‘The West Should Not Be so Scared of Iran’

Iranian President Hassan Rouhani has requested a dialogue with the West. There seems to be a breakthrough, or is this an illusion? A dispute between Henk Müller and Keyvan Shahbazi.

HM: The two enemies, Iran and the United States, resume dialogue. Diplomacy has returned. We are entering a new phase. Will you be happy with that?

KS: Iran is suffering from the sanctions, meaning that everyone who does not have connections with the regime suffers. Sanctions are crushing the economy, incomes have decreased by 50 percent, inflation has increased by 50 percent and annually 180,000 highly educated youths leave — an economic loss of $50 billion per year. This cannot continue.

Iran is trying to change minds with a charm offensive, with top leaders who have studied in the West and have earned trust. Iran, according to Rouhani, would never behave the way it does in the United Nations if the sanctions had not forced it to do so, and it works.

HM: That is very cynical.

KS: I disagree. The leader of Iran, the Ayatollah Khamenei, plays a smart game. He hides behind Rouhani. The West should not be fooled. Rouhani acts on Khamenei’s wishes, which guarantees the existence of the regime. Khamenei talks of “heroic flexibility,” but it only focuses on the stability of the regime.

HM: Khamenei praised Obama’s restraint in Syria on 9/11 and spoke of new possibilities. That is a win-win situation.

KS: You could say that Khamenei’s position has only improved now that it is clear that the U.S. will not interfere in Syria. That means it is not Iran’s turn yet. This gives Iran the space to present Rouhani in this light. Rouhani is Khamenei-light.

HM: People change. Once, Rouhani was an advocate of attacks on Israeli citizens, and now he congratulates Israel on New Year’s.

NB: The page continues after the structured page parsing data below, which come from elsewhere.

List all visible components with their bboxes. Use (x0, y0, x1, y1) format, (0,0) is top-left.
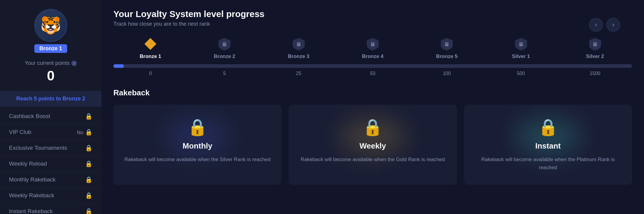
rank-icon (513, 36, 529, 52)
nav-prev-button[interactable]: ‹ (589, 18, 603, 32)
card-lock-icon: 🔒 (187, 118, 207, 137)
loyalty-subtitle: Track how close you are to the next rank (113, 21, 632, 27)
avatar-container: 🐯 Bronze 1 (34, 9, 67, 53)
card-lock-icon: 🔒 (538, 118, 558, 137)
card-title: Monthly (183, 141, 212, 151)
lock-icon: 🔒 (85, 113, 93, 120)
rakeback-cards: 🔒 Monthly Rakeback will become available… (113, 105, 632, 185)
rank-name: Bronze 5 (436, 54, 457, 59)
card-title: Weekly (359, 141, 386, 151)
lock-icon: 🔒 (85, 208, 93, 214)
rank-level: Silver 1 (484, 36, 558, 59)
rank-icon (439, 36, 455, 52)
rank-level: Silver 2 (558, 36, 632, 59)
progress-marker: 50 (336, 71, 410, 76)
rank-icon (143, 36, 158, 52)
progress-fill (113, 64, 124, 68)
sidebar-item: Exclusive Tournaments 🔒 (0, 140, 101, 156)
sidebar-items: Cashback Boost 🔒 VIP Club No 🔒 Exclusive… (0, 108, 101, 214)
svg-rect-2 (297, 43, 301, 46)
rakeback-card-monthly: 🔒 Monthly Rakeback will become available… (113, 105, 281, 185)
rakeback-card-instant: 🔒 Instant Rakeback will become available… (464, 105, 632, 185)
card-lock-icon: 🔒 (363, 118, 383, 137)
rank-name: Bronze 1 (140, 54, 161, 59)
progress-marker: 500 (484, 71, 558, 76)
sidebar-item: Instant Rakeback 🔒 (0, 204, 101, 214)
rank-level: Bronze 2 (187, 36, 261, 59)
rank-name: Bronze 3 (288, 54, 309, 59)
svg-rect-5 (519, 43, 523, 46)
svg-marker-0 (144, 38, 156, 50)
lock-icon: 🔒 (85, 160, 93, 167)
nav-arrows: ‹ › (589, 18, 620, 32)
rank-badge: Bronze 1 (34, 44, 67, 53)
rank-icon (291, 36, 306, 52)
rank-name: Silver 1 (512, 54, 530, 59)
nav-next-button[interactable]: › (606, 18, 620, 32)
progress-marker: 1500 (558, 71, 632, 76)
loyalty-header: Your Loyalty System level progress Track… (113, 9, 632, 27)
rank-name: Bronze 4 (362, 54, 383, 59)
avatar: 🐯 (34, 9, 67, 42)
card-description: Rakeback will become available when the … (124, 155, 270, 163)
progress-marker: 0 (113, 71, 187, 76)
progress-track (113, 64, 632, 68)
svg-rect-1 (223, 43, 226, 46)
rank-level: Bronze 3 (262, 36, 336, 59)
rank-level: Bronze 4 (336, 36, 410, 59)
info-icon[interactable]: i (71, 61, 77, 66)
loyalty-title: Your Loyalty System level progress (113, 9, 632, 19)
reach-points: 5 (34, 96, 37, 102)
current-points-label: Your current points i (25, 60, 77, 66)
main-content: ‹ › Your Loyalty System level progress T… (101, 0, 644, 214)
points-value: 0 (47, 68, 55, 84)
sidebar-item: Cashback Boost 🔒 (0, 108, 101, 124)
progress-marker: 100 (410, 71, 484, 76)
svg-rect-3 (371, 43, 375, 46)
main-wrapper: ‹ › Your Loyalty System level progress T… (113, 9, 632, 185)
lock-icon: 🔒 (85, 192, 93, 199)
svg-rect-6 (593, 43, 597, 46)
rank-levels: Bronze 1 Bronze 2 Bronze 3 Bronze 4 Bron… (113, 36, 632, 59)
card-description: Rakeback will become available when the … (473, 155, 623, 172)
sidebar-item-label: Weekly Reload (9, 160, 47, 167)
sidebar-item-label: Cashback Boost (9, 113, 50, 120)
rank-level: Bronze 5 (410, 36, 484, 59)
rank-icon (217, 36, 232, 52)
sidebar-item: Weekly Rakeback 🔒 (0, 188, 101, 204)
rank-icon (365, 36, 380, 52)
sidebar-item-label: VIP Club (9, 129, 31, 135)
progress-marker: 25 (262, 71, 336, 76)
lock-icon: No 🔒 (77, 129, 93, 136)
card-description: Rakeback will become available when the … (301, 155, 445, 163)
sidebar-item-label: Instant Rakeback (9, 208, 53, 214)
lock-icon: 🔒 (85, 176, 93, 183)
sidebar: 🐯 Bronze 1 Your current points i 0 Reach… (0, 0, 101, 214)
sidebar-item-label: Weekly Rakeback (9, 192, 54, 199)
lock-icon: 🔒 (85, 144, 93, 152)
rank-level: Bronze 1 (113, 36, 187, 59)
rank-name: Bronze 2 (214, 54, 235, 59)
sidebar-item-label: Exclusive Tournaments (9, 145, 67, 151)
progress-marker: 5 (187, 71, 261, 76)
sidebar-item: VIP Club No 🔒 (0, 124, 101, 140)
rakeback-section: Rakeback 🔒 Monthly Rakeback will become … (113, 88, 632, 185)
card-title: Instant (535, 141, 561, 151)
sidebar-item-label: Monthly Rakeback (9, 176, 56, 183)
sidebar-item-value: No (77, 130, 84, 135)
svg-rect-4 (445, 43, 449, 46)
progress-section: Bronze 1 Bronze 2 Bronze 3 Bronze 4 Bron… (113, 36, 632, 76)
rakeback-card-weekly: 🔒 Weekly Rakeback will become available … (289, 105, 457, 185)
rakeback-title: Rakeback (113, 88, 632, 97)
sidebar-item: Monthly Rakeback 🔒 (0, 172, 101, 188)
progress-area (113, 64, 632, 68)
rank-icon (587, 36, 603, 52)
progress-markers: 0525501005001500 (113, 71, 632, 76)
reach-bar: Reach 5 points to Bronze 2 (0, 91, 101, 107)
rank-name: Silver 2 (586, 54, 604, 59)
sidebar-item: Weekly Reload 🔒 (0, 156, 101, 172)
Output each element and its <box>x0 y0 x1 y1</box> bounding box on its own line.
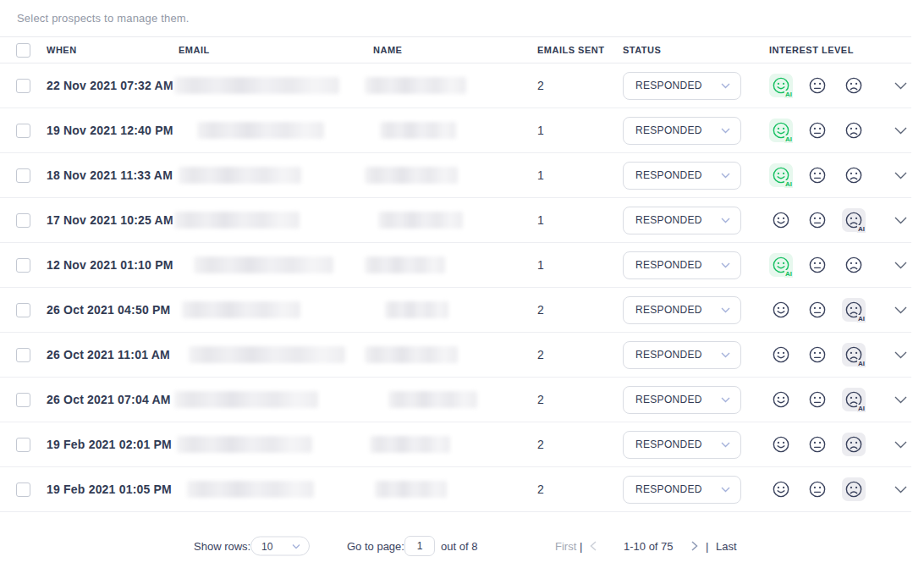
table-header-row: WHEN EMAIL NAME EMAILS SENT STATUS INTER… <box>0 36 911 63</box>
chevron-down-icon <box>292 543 300 549</box>
status-dropdown[interactable]: RESPONDED <box>623 251 741 279</box>
status-dropdown[interactable]: RESPONDED <box>623 162 741 190</box>
table-row: 26 Oct 2021 07:04 AM 2 RESPONDED AI <box>0 378 911 422</box>
page-subtitle: Select prospects to manage them. <box>17 12 190 25</box>
page-number-input[interactable] <box>404 536 435 556</box>
neutral-icon[interactable]: AI <box>806 433 829 456</box>
row-checkbox[interactable] <box>16 168 30 183</box>
next-page-icon[interactable] <box>691 541 698 551</box>
interested-icon[interactable]: AI <box>769 343 793 367</box>
interested-icon[interactable]: AI <box>769 163 793 187</box>
table-row: 12 Nov 2021 01:10 PM 1 RESPONDED AI <box>0 243 911 288</box>
previous-page-icon[interactable] <box>590 541 597 551</box>
interested-icon[interactable]: AI <box>769 119 793 142</box>
interested-icon[interactable]: AI <box>769 253 793 277</box>
emails-sent-cell: 2 <box>537 303 544 317</box>
status-value: RESPONDED <box>635 483 702 495</box>
not-interested-icon[interactable]: AI <box>842 208 866 232</box>
emails-sent-cell: 2 <box>537 393 544 406</box>
interested-icon[interactable]: AI <box>769 208 793 232</box>
chevron-down-icon <box>721 173 730 179</box>
rows-per-page-dropdown[interactable]: 10 <box>250 537 310 556</box>
row-checkbox[interactable] <box>16 348 30 362</box>
status-dropdown[interactable]: RESPONDED <box>623 341 741 369</box>
not-interested-icon[interactable]: AI <box>842 163 866 187</box>
redacted-name <box>375 481 447 498</box>
row-checkbox[interactable] <box>16 213 30 228</box>
table-row: 17 Nov 2021 10:25 AM 1 RESPONDED AI <box>0 198 911 243</box>
status-dropdown[interactable]: RESPONDED <box>623 386 741 414</box>
status-dropdown[interactable]: RESPONDED <box>623 72 741 100</box>
row-checkbox[interactable] <box>16 393 30 407</box>
not-interested-icon[interactable]: AI <box>842 343 866 367</box>
first-page-button[interactable]: First <box>555 540 576 553</box>
redacted-email <box>174 391 318 408</box>
ai-badge: AI <box>857 360 866 367</box>
select-all-checkbox[interactable] <box>16 43 30 58</box>
neutral-icon[interactable]: AI <box>806 253 829 277</box>
column-header-status: STATUS <box>623 45 767 55</box>
not-interested-icon[interactable]: AI <box>842 119 866 142</box>
row-checkbox[interactable] <box>16 438 30 452</box>
not-interested-icon[interactable]: AI <box>842 433 866 456</box>
redacted-name <box>370 436 450 453</box>
neutral-icon[interactable]: AI <box>806 119 829 142</box>
neutral-icon[interactable]: AI <box>806 298 829 322</box>
when-cell: 22 Nov 2021 07:32 AM <box>47 79 173 92</box>
status-dropdown[interactable]: RESPONDED <box>623 296 741 324</box>
interested-icon[interactable]: AI <box>769 388 793 411</box>
expand-row-icon[interactable] <box>894 396 907 404</box>
neutral-icon[interactable]: AI <box>806 208 829 232</box>
expand-row-icon[interactable] <box>894 262 907 269</box>
when-cell: 19 Feb 2021 01:05 PM <box>47 483 172 496</box>
neutral-icon[interactable]: AI <box>806 388 829 411</box>
ai-badge: AI <box>784 91 793 98</box>
neutral-icon[interactable]: AI <box>806 74 829 97</box>
not-interested-icon[interactable]: AI <box>842 388 866 411</box>
not-interested-icon[interactable]: AI <box>842 477 866 501</box>
interested-icon[interactable]: AI <box>769 477 793 501</box>
neutral-icon[interactable]: AI <box>806 163 829 187</box>
neutral-icon[interactable]: AI <box>806 343 829 367</box>
expand-row-icon[interactable] <box>894 306 907 314</box>
row-checkbox[interactable] <box>16 79 30 93</box>
not-interested-icon[interactable]: AI <box>842 74 866 97</box>
expand-row-icon[interactable] <box>894 441 907 449</box>
not-interested-icon[interactable]: AI <box>842 298 866 322</box>
row-checkbox[interactable] <box>16 124 30 138</box>
pagination-range: 1-10 of 75 <box>624 540 674 553</box>
row-checkbox[interactable] <box>16 258 30 273</box>
expand-row-icon[interactable] <box>894 217 907 224</box>
interested-icon[interactable]: AI <box>769 433 793 456</box>
table-row: 22 Nov 2021 07:32 AM 2 RESPONDED AI <box>0 63 911 108</box>
interested-icon[interactable]: AI <box>769 298 793 322</box>
chevron-down-icon <box>721 262 730 268</box>
expand-row-icon[interactable] <box>894 351 907 359</box>
status-dropdown[interactable]: RESPONDED <box>623 117 741 145</box>
table-row: 19 Feb 2021 02:01 PM 2 RESPONDED AI <box>0 422 911 467</box>
expand-row-icon[interactable] <box>894 127 907 135</box>
table-footer: Show rows: 10 Go to page: out of 8 First… <box>0 529 924 563</box>
row-checkbox[interactable] <box>16 483 30 497</box>
last-page-button[interactable]: Last <box>716 540 737 553</box>
column-header-email: EMAIL <box>179 45 373 55</box>
when-cell: 26 Oct 2021 11:01 AM <box>47 348 170 361</box>
redacted-name <box>385 301 448 318</box>
expand-row-icon[interactable] <box>894 486 907 494</box>
out-of-label: out of 8 <box>441 540 477 553</box>
status-dropdown[interactable]: RESPONDED <box>623 476 741 504</box>
redacted-email <box>197 122 324 139</box>
when-cell: 26 Oct 2021 04:50 PM <box>47 303 170 317</box>
expand-row-icon[interactable] <box>894 172 907 179</box>
rows-per-page-value: 10 <box>261 540 272 552</box>
when-cell: 19 Feb 2021 02:01 PM <box>47 438 172 451</box>
when-cell: 12 Nov 2021 01:10 PM <box>47 258 173 272</box>
not-interested-icon[interactable]: AI <box>842 253 866 277</box>
status-dropdown[interactable]: RESPONDED <box>623 207 741 234</box>
status-dropdown[interactable]: RESPONDED <box>623 431 741 459</box>
expand-row-icon[interactable] <box>894 82 907 90</box>
interested-icon[interactable]: AI <box>769 74 793 97</box>
neutral-icon[interactable]: AI <box>806 477 829 501</box>
row-checkbox[interactable] <box>16 303 30 317</box>
status-value: RESPONDED <box>635 124 702 136</box>
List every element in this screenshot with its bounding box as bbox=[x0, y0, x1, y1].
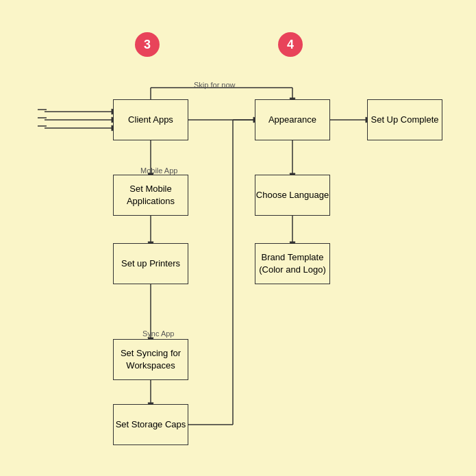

KS: Hip, hip, hooray. The regime is pragmatic. Everything can change if the base — the Islamic republic with a high religious leader at the top — stays the same.

HM: How great would it have been if Rouhani had shaken Obama’s hand?

KS: Rouhani “did not have time” for a meeting in the halls, and a lunch was not happening because alcohol was being served.

HM: A little bit of a poor excuse.

KS: Yes, but for Iranian clergy the pouring of alcohol is the same as viewing unveiled women, although I think that Rouhani has seen a fair few of those.

HM: If you are so skeptical, what should the West demand?

KS: The Western attitude is wrong and based on the Cold War. Iran is not the Soviet Union, no superpower with nuclear weapons. You should not be so scared of it. Tehran does not have that many demands. The West should therefore demand concrete results: inspections of nuclear installations, transparency, but especially that Iran respect human rights. Respect for human rights is the real measure of change in Iran.

HM: The Green Revolution of 2009 did not deliver any results. Rouhani is now introducing a new era.

KS: In 2009, the middle class revolted, but the lower classes did not dare. Now, the economic situation is becoming pressing. That is why the regime wants an ease of the sanctions. But reforms will not come from the regime.

HM: Forced from outside? Iranians always say they can handle their own business — that the West should not interfere.

KS: They have been saying that for 30 years. Do you see any change?

HM: Thus, continue the sanctions?

KS: Definitely. Easting the sanction without receiving any concrete results from the Iranian side would be the stupidest thing to do. Obama is weak. With support from Moscow and Beijing, Iran is working on a “constructive” position.

HM: There is nothing against that.

KS: Tehran always wants to win. Iran wants the U.S. to promise to leave it alone in exchange for certainty about nuclear plans. But Tehran wants a nuclear weapon before making such a deal.

HM: Do you want to eliminate the regime?

KS: I want a different Iran. Since 1981, tens of thousands of political opponents and dissenters have been murdered. In 1988, at least 5,000 political prisoners have been condemned and dumped in mass graves. The current minister of justice, Pourmohammadi, was a member of the “committee of death,” which held processes. The day before yesterday Rouhani said on CNN that the life of a Christian, Jew or Muslim has equal value. Beautiful, but the CNN should have asked, “And that of your opponents as well?”

HM: You are too somber. The sanctions will be the end of the regime.

KS: I think the regime is economically holding up long enough to develop nuclear weapons. After that you will not get rid of it.